WWEに参戦中の里村明衣子(41=センダイガールズ)が6月10日、NXT UK女子王座を獲得した。

WWEと言えば米プロレス団体だが、里村は英ロンドンを拠点にWWEレスラーとして活躍している。所属するNXT UKとは? 「WWEの世界」の第6回は、里村が女子の頂点に立ったNXT UKが存在する理由に迫る。

◇  ◇  ◇  ◇

ロンドン市内をバックにNXT UKベルトを掲げる里村の姿は、実に印象的だった。同王座を649日間も保持する最長記録を更新していた絶対王者ケイ・リー・レイ(28)を2度目の挑戦で撃破。「私の人生のハイライト」という気持ちが全身から漂っていた。女子王者としてクローズアップされているが、WWEとの契約はコーチ兼務。NXT UKの選手を育成する立場でもある。

18年に発足したNXT UK所属のレスラーたちは「WWE UKパフォーマンスセンター」と呼ばれる道場でトレーニングしている。19年1月にロンドン市内にオープン。WWEにとって米国外で初めての専用施設だ。WWEの掲げる世界戦略の目玉の1つとして設置され、5200平方メートル(約200坪)の施設にトレーニング用リング2つ、筋力トレーニングマシンなどの機器、映像コンテンツ制作用のエリアも整えられている。

この道場からNXT UK王者ウォルター(33)、現ロウ女子王者リア・リプリー(24)、元NXT UK女子王者トニー・ストーム(25)らが米国も拠点として活躍中。欧州でレスラーを育成し、米国に届けるシステムが確立しつつある。大会自体はコロナ禍のため、昨年3月後半から9月前半まで約半年近く大会が中断。英国でWWEを放送するBTスポーツの協力で特設スタジオが組まれ、9月後半から無観客で大会が再スタートした。

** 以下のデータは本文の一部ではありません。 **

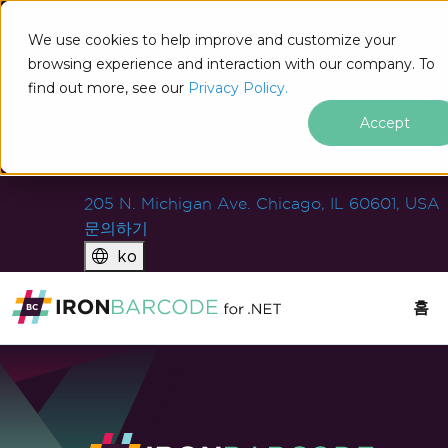
IRON
SOFTWARE
We use cookies to help improve and customize your
제품
browsing experience and interaction with our company. To
find out more, see our
기업
Privacy Policy.
솔루션
Accept
리소스
회사 소개
205 N. Michigan Ave. Chicago, IL 60601, USA
문의하기
ko
홈
푸터 콘텐츠로 바로가기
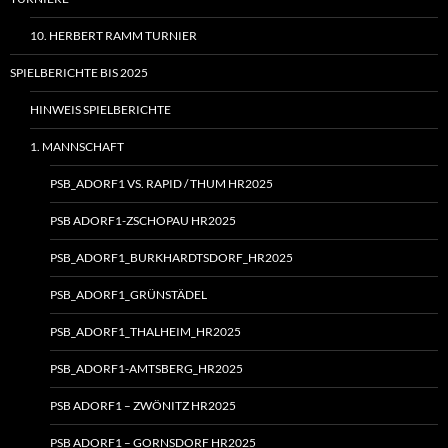
10. HERBERT RAMM TURNIER
SPIELBERICHTE BIS 2025
HINWEIS SPIELBERICHTE
1. MANNSCHAFT
PSB_ADORF1 VS. RAPID / THUM HR2025
PSB ADORF1-ZSCHOPAU HR2025
PSB_ADORF1_BURKHARDTSDORF_HR2025
PSB_ADORF1_GRÜNSTÄDEL
PSB_ADORF1_THALHEIM_HR2025
PSB_ADORF1-AMTSBERG_HR2025
PSB ADORF1 – ZWÖNITZ HR2025
PSB ADORF1 – GORNSDORF HR2025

NXTの責任者でWWEのCOOとなるトリプルHが「NXT UKのスーパースターたちに米フロリダ州オーランドにあるWWEパフォーマンスセンターと同じく世界レベルのコーチングと育成プログラムを提供することができる」と言い切るほどの設備が整っている。UKパフォーマンスセンターには、スタート時から30人以上のレスラーが所属。今年1月からWWE世界戦略の拠点を任された里村の指導者としての手腕も、WWEが誇る最高設備の1つに組み込まれている。女子王者として、そしてコーチとして、里村のリング内外での輝きが今後のNXT UKを担うと言っていい。【藤中栄二】(ニッカンスポーツ・コム/連載「WWEの世界」)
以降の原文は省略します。